With all of these things in mind I go to my evaluation at the orthopedic clinic that is handling my case. The same as always Physicians Assistant scowls at me because I am still using my cane which I was presented with the last time I saw him. On that previous visit he tried to ream me because I could barely flex my knee at all despite having been to therapy a grand total of once, and now I have to show how far I have come since. Standing with my back to the wall and holding on to the back of a chair for balance I slowly raise my emaciated leg, I force my foot farther and farther back towards the wall despite the stiffness and pain. My weeks in the vice like contraptions in the physical therapy room have paid off as I manage to eek out the ninety degrees that is required for the PA’s satisfaction. He tells me I can sit down and he scampers off with my latest set of x-rays to go see his master, the actual doctor in charge of my case.

It seems it is another busy day for the clinic and my attendant doesn’t return for half an hour. When he returns I am told the good news, the thing I have wanted the most since I started coming to this building. I am getting out of the brace. I can hardly believe it at all. I find myself excitedly asking about how much longer before I can stop using the cane and get back to my job at the restaurant.

He says, “Right away, you can take that brace and cane home and burn them, Dr. Vlasic says to cut you loose.”

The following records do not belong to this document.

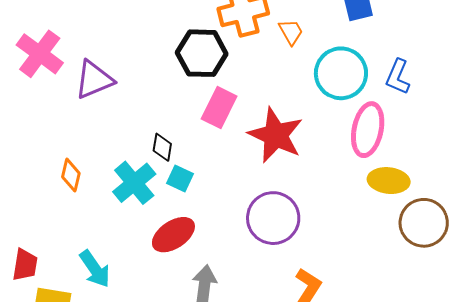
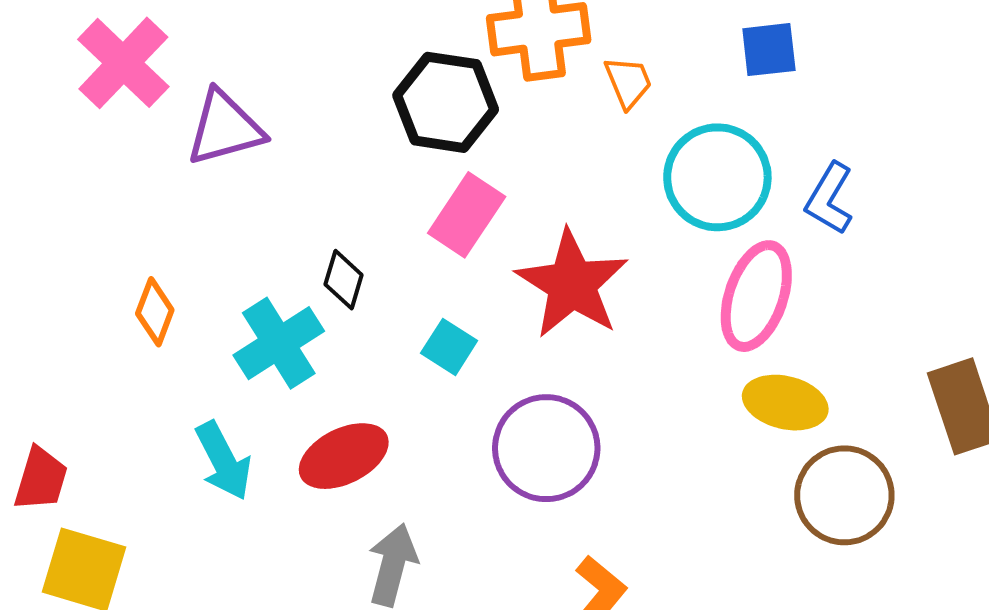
cyan square: (180, 178) -> (449, 347), moved
cyan arrow: (95, 269) -> (223, 461), moved

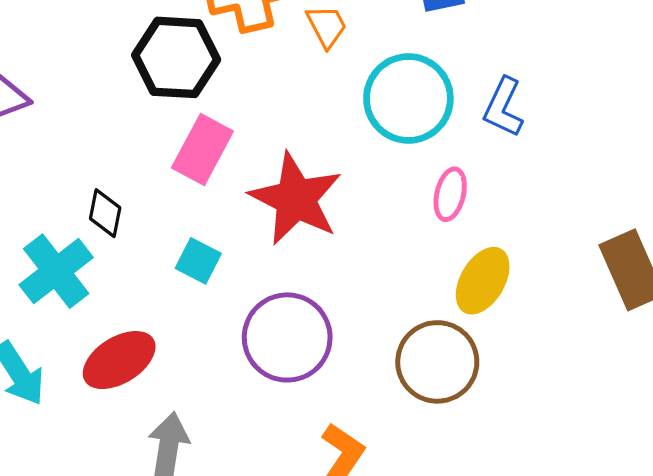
pink ellipse: (756, 296) -> (450, 194), size x0.6
yellow ellipse: (785, 403) -> (483, 281), turned -68
brown circle: (844, 495) -> (437, 362), moved

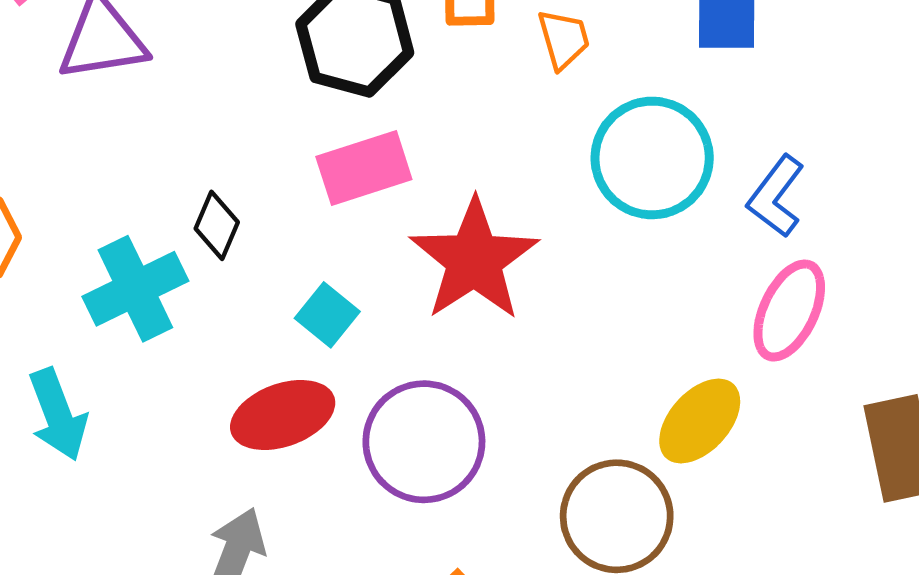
pink rectangle: (202, 149) -> (364, 168), turned 32
pink ellipse: (450, 194) -> (789, 311), moved, size x1.4
red ellipse: (119, 360) -> (283, 415), moved

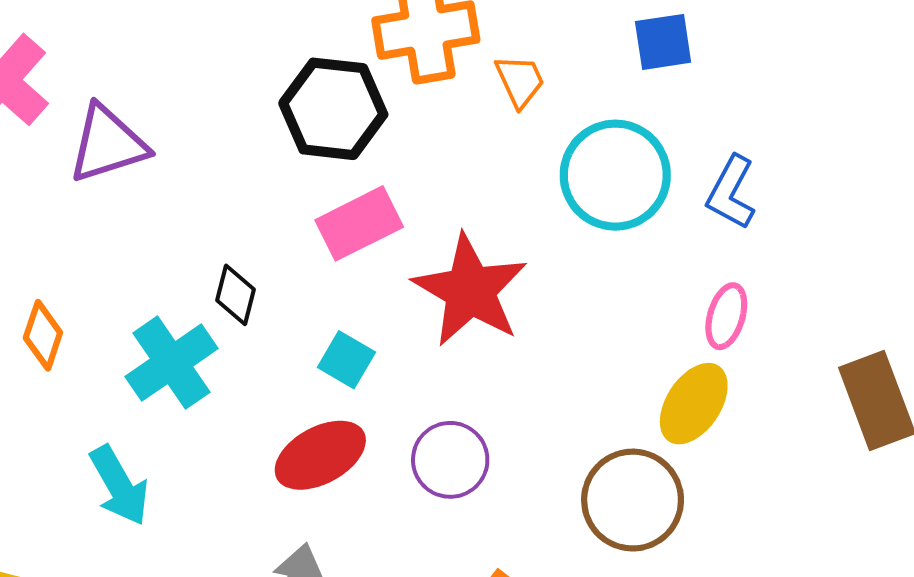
pink ellipse: (789, 311) -> (726, 316), moved, size x0.7
purple circle: (424, 442) -> (450, 460), size x0.7

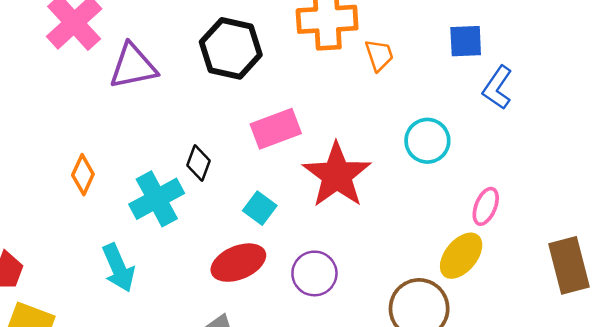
black hexagon: (333, 109) -> (231, 48), moved
cyan circle: (615, 175) -> (427, 141), moved, size x0.7
blue L-shape: (731, 192) -> (497, 88), moved

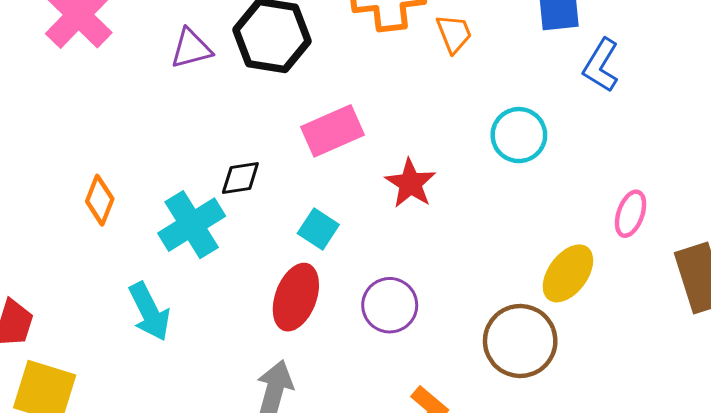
purple triangle: (133, 66) -> (191, 49), moved, size x0.7
black diamond: (199, 163) -> (240, 178), turned 64
red star: (337, 175) -> (410, 183), size x0.6
pink ellipse: (486, 206) -> (630, 214), moved
red ellipse: (238, 263) -> (296, 297), turned -44

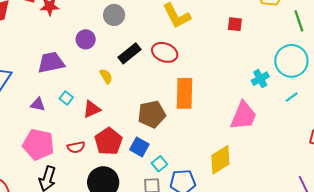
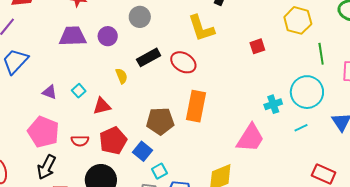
red square: (235, 24) -> (257, 46), turned -35
purple trapezoid: (51, 63) -> (73, 36), moved

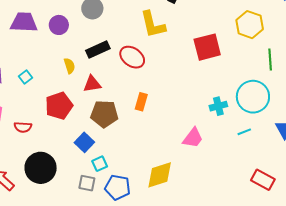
red square: (257, 46) -> (207, 47), size x1.8
red triangle: (102, 106) -> (92, 84), moved
orange rectangle: (196, 106) -> (141, 102), size x0.6
pink trapezoid: (250, 138) -> (193, 138), size x0.7
red pentagon: (113, 141) -> (59, 106), moved

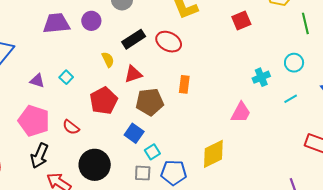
red square: (207, 47) -> (241, 20), size x0.7
cyan circle: (253, 97) -> (294, 63), size x0.6
red semicircle: (23, 127) -> (71, 127), turned 42

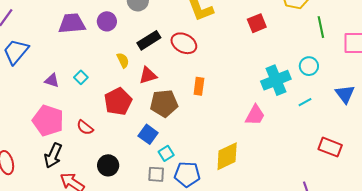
cyan cross: (261, 77) -> (276, 80), size x1.6
black circle: (95, 165) -> (108, 165), size x0.7

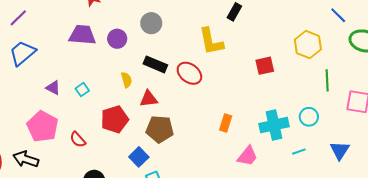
black rectangle: (149, 40) -> (155, 64), turned 45
orange rectangle: (199, 86) -> (226, 123), moved
black arrow: (53, 156) -> (26, 159), moved, turned 75

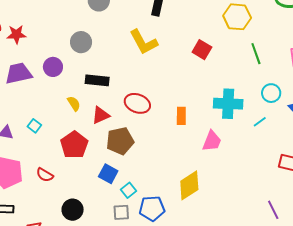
red square: (265, 66) -> (202, 50), turned -30
red ellipse: (189, 73) -> (137, 103), moved
green line: (327, 80) -> (256, 54), moved
cyan circle: (309, 117) -> (271, 93), moved
cyan cross: (274, 125) -> (228, 104), turned 32

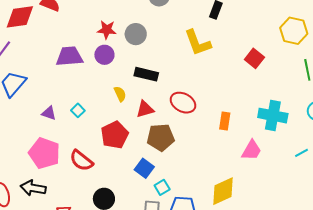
red star: (16, 34) -> (107, 30), moved
cyan line: (260, 122) -> (301, 153), moved
red semicircle: (45, 175) -> (81, 161), size x1.4

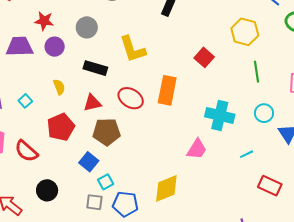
red star: (107, 30) -> (44, 21), moved
yellow L-shape: (198, 43) -> (133, 49), moved
yellow semicircle: (120, 94) -> (59, 87), moved
orange rectangle: (225, 121) -> (167, 90), moved, size x1.6

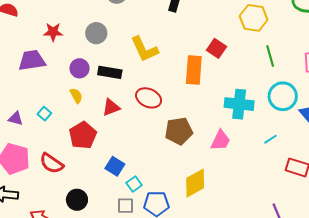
purple circle: (55, 47) -> (79, 68), moved
orange rectangle: (167, 90) -> (194, 70), moved
cyan circle: (264, 113) -> (283, 96), size x1.5
brown pentagon: (107, 132) -> (179, 131), moved

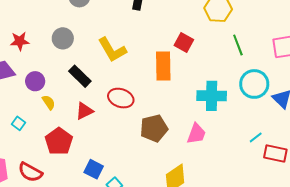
purple circle: (79, 68) -> (35, 81), moved
black rectangle: (110, 72) -> (80, 76), turned 40
cyan line: (270, 139) -> (256, 137), moved

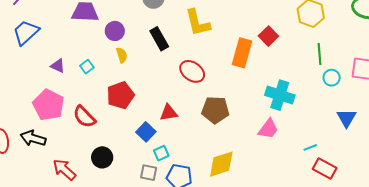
cyan circle: (254, 84) -> (332, 78), moved, size x0.6
red triangle: (84, 111) -> (169, 113), moved
pink trapezoid: (196, 134) -> (268, 129), moved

And just like that I am ticked off all over again. “Cut me loose.” This phrase should have been a great relief to me. Instead, I what I hear is that some jackhole of a doctor whose name sounds like a brand of pickles and hasn’t talked to me or even looked at me once since the second or third day after I woke up in the hospital, who may have a piece of paper in his files that lists my occupation as a cook is letting his testy little minion tell me that I have been dismissed from their collective presence and I am free to figure out on my own how I am supposed to return to work with what limited mobility I have. I am not their problem anymore, that is what is really be explained here in not so many words. I am a poor person, with the type of insurance that poor people have and that is not going to last very much longer so I am being “cut loose” before they are stuck trying to squeeze money from my limited personal finances instead.

At the end of the day I am left with a certifying that I am fit to return to my job that hastily scrawled by someone who’s probably closest experience to what I do for a living is that the have at one point eaten in a restaurant, and the kind of deep seeded anger and depression that could almost be mistaken like optimism from the outside. I manage to shove the accursed and by this time foul-smelling brace into my back pack and then, out of habit, lean on my cane as I make my way past the reception desk to the elevators. I have a bus to catch and I’m pretty sure it’s going to be a one way ride this time.